**What needs to be done**
Would you return, word for word, the lines of the data below from the line with "สิทธิประโยชน์แนะนำ" through the line with "können. Für", and no others?
----- Data listing -----
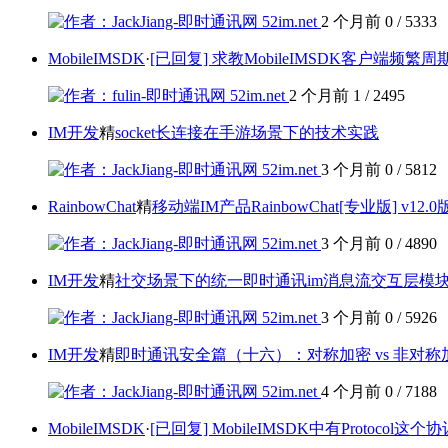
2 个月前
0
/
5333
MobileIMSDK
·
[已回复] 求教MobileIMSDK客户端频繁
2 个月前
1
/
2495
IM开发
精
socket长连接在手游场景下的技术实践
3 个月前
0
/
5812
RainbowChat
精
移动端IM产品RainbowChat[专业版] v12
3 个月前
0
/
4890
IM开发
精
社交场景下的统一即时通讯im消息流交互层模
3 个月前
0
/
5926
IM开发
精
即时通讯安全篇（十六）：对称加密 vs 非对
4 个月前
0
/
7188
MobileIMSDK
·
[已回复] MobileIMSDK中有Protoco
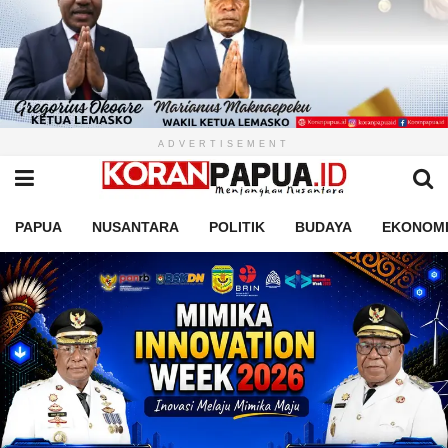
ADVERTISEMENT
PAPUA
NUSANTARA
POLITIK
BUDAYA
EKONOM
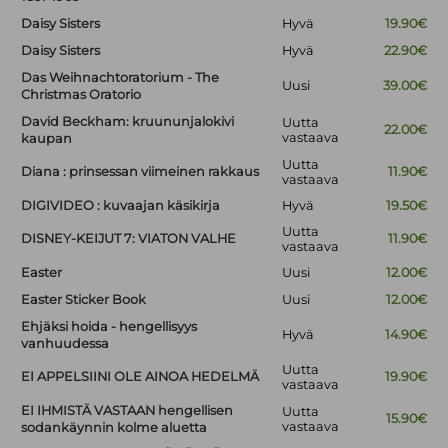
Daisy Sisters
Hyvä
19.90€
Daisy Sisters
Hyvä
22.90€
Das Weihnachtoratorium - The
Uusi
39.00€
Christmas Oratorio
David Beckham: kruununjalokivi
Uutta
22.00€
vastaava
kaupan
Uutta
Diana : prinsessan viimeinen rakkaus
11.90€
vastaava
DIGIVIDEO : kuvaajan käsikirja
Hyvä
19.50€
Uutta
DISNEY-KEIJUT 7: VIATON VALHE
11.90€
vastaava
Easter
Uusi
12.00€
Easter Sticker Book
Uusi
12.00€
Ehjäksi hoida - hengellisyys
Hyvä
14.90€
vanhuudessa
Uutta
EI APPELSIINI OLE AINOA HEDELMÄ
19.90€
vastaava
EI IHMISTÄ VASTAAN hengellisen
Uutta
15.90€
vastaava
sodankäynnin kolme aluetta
-----
----- Data listing -----
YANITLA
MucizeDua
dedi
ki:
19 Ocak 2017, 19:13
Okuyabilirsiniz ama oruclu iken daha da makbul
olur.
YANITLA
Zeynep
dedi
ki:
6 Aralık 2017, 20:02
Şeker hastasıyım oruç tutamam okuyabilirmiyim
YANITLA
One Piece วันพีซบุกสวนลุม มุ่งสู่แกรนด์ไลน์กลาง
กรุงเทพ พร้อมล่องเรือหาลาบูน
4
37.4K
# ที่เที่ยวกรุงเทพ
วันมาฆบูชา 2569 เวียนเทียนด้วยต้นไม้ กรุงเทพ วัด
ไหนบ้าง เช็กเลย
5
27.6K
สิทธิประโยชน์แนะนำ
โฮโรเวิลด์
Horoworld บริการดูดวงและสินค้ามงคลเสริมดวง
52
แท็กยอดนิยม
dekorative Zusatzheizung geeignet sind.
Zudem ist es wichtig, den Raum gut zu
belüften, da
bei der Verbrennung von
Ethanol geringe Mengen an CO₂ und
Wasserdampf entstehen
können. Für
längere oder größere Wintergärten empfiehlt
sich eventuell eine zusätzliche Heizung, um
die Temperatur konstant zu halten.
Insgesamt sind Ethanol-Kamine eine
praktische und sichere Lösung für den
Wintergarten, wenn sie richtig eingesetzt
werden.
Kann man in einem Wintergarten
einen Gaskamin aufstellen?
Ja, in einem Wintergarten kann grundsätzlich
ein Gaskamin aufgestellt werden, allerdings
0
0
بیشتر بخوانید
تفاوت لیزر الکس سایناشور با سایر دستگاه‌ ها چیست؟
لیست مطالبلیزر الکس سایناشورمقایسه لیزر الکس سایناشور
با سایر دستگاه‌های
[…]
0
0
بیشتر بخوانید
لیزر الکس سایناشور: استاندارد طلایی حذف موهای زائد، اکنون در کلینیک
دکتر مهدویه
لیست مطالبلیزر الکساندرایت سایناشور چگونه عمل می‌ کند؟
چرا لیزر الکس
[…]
-----
**Response to this exercise**
สิทธิประโยชน์แนะนำ
โฮโรเวิลด์
Horoworld บริการดูดวงและสินค้ามงคลเสริมดวง
52
แท็กยอดนิยม
dekorative Zusatzheizung geeignet sind.
Zudem ist es wichtig, den Raum gut zu
belüften, da
bei der Verbrennung von
Ethanol geringe Mengen an CO₂ und
Wasserdampf entstehen
können. Für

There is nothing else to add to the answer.